Most people who have had an ongoing supportive relationship with a GP, psychologist or psychiatrist would want to continue to receive that support.

Our palliative care units and hospices all would want to provide psychological and psycho-social support, but there is varying access to clinicians with the skills, time and ability.

Within our specialist palliative care services we need an enhanced focus on the psychological supports available to our patients and their families. There are very few with a comprehensive psychological service that provides regular access to psychologists and counsellors.

Outside of those specialist services, we also need clinicians of all training to understand end of life and have good communication skills and have some knowledge of treating physical and psychological symptoms.

I was recently involved in caring for a relatively young person who had pre-existing schizophrenia and developed a cancer. I saw first-hand the challenge of negotiating care. There were two large teams involved – a psychiatric team, a multidisciplinary palliative care team – and this person lived in supported accommodation.

The young person’s closest support and substitute decision maker was also a client of the mental health service. This raised so many issues around capacity and autonomy. There were also major challenges around medication management, particularly in terms of opioids and trying to provide the best physical symptom control we could within the rules, regulations and concerns about the safety of all other people associated with this young person and their care.

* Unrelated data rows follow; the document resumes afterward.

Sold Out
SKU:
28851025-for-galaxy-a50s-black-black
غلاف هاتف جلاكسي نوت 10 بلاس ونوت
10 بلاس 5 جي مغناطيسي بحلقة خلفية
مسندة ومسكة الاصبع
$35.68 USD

This experience has inspired a service review so we can hopefully learn from it and improve the care available to this particularly vulnerable group.

Has your interest in psychological issues at the end of life continued?

My research interests have broadened into the psychological issues affecting doctors who work with palliative care patients. Surgeons, oncologists, palliative care doctors and doctors working in intensive care units all experience caring for dying patients and I’m interested in the impact it has on them. I’ve also been looking at palliative care patients who have had a pre-existing mental health diagnosis, and looking into end-of-life conversations and advance care in vulnerable populations in general.

I’ve been awarded an NHMRC grant to look at end-of-life issues in people with chronic disease, people from culturally and linguistically diverse backgrounds, and Indigenous backgrounds, with a view to how we develop policy in this sensitive area.